Last October, when I first visited my new plot at Courtmoor Avenue, the garden was full of over-mature vegetables, rapidly rotting in the Autumn rain. If this had been any other garden I would have put those veggies straight onto the compost heap. However, I was aware that the owners of the plot had been cultivating that garden for many years (decades) and had been in the habit of saving their own seeds year-on-year, so I decided that I would do what I could to keep that tradition going.
Amongst the neglected veggies were a couple of rows of shallots, most of which were soft and unuseable. Nevertheless I selected a few of the most promising ones and put them on a wire rack in my garage to dry, with a view to planting them this Spring.

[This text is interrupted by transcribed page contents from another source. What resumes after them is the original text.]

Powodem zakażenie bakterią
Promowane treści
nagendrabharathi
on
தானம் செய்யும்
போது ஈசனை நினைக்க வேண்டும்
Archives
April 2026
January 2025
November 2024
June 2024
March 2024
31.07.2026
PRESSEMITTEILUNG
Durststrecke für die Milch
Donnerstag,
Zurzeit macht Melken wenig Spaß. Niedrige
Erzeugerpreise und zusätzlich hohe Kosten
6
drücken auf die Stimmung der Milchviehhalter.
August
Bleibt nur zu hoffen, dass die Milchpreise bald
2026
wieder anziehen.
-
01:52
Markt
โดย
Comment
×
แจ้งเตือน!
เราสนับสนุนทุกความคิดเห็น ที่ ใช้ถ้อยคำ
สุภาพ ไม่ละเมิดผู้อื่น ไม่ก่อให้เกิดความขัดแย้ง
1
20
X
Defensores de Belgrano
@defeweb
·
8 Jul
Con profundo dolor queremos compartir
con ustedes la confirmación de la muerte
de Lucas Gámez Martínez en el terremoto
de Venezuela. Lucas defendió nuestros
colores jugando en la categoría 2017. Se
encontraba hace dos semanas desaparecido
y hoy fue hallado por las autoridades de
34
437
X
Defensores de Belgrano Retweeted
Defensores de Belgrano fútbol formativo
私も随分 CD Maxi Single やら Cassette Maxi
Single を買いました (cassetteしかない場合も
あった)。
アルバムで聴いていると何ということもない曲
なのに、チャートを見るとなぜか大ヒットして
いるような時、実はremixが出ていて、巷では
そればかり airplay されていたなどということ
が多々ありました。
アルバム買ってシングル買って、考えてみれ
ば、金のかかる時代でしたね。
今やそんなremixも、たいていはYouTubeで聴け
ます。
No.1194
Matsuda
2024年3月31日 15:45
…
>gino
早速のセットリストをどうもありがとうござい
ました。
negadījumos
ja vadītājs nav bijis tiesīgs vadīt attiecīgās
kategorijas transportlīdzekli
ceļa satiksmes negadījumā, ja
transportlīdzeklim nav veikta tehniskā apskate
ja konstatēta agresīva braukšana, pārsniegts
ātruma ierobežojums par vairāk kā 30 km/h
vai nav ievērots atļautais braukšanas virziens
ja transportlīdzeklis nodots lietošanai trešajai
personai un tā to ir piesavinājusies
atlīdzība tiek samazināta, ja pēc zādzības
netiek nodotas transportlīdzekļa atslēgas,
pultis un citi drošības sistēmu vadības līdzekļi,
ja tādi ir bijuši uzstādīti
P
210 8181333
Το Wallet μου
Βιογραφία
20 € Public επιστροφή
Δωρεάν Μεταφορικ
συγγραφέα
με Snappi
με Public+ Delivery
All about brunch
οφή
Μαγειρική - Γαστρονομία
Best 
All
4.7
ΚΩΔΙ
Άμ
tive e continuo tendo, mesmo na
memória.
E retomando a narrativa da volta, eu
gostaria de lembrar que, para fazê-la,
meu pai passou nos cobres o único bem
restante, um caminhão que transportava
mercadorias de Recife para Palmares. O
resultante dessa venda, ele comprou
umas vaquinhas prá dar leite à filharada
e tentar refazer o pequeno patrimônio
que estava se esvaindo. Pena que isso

Some of them went soft before they were dry so they had to be discarded, but enough are left to enable me to have a go at maintaining the succession.
A few of the shallots are starting to sprout, so they are definitely alive. It's a bit too early to plant shallots outside still, (I'd normally recommend leaving it until late March), but I knew these ones needed to "get their feet in some soil" soon, so I decided to put them in some compost-filled modules and start them off indoors.
I discarded some that seemed soft, but I was still left with a decent number of fairly good ones. I planted up three trays of 15, so 45 in total.
I don't expect them all to grow. I would be happy with 15, to be honest.
This is the "approved" way to plant shallots - deep enough to cover their shoulders, but with the top of the stems well above soil level:
After planting the shallots, I watered them in, and put the trays on my potting bench in the garage, which gets a reasonable amount of light. Here they will be protected from frost, and will hopefully spring into life before very long. When I see this happening I will move the trays out to one of my coldframes, where the shallots will start to acclimatise gradually to outdoor conditions. If shallots are planted out without protection while the weather is still very cold they are prone to bolting.
In a few weeks time I'll be planting some potatoes rescued in similar fashion, and then later on some French and Runner Beans. I wouldn't be surprised to see some other things appear spontaneously too. It's often more difficult than you might think to completely eradicate a plant!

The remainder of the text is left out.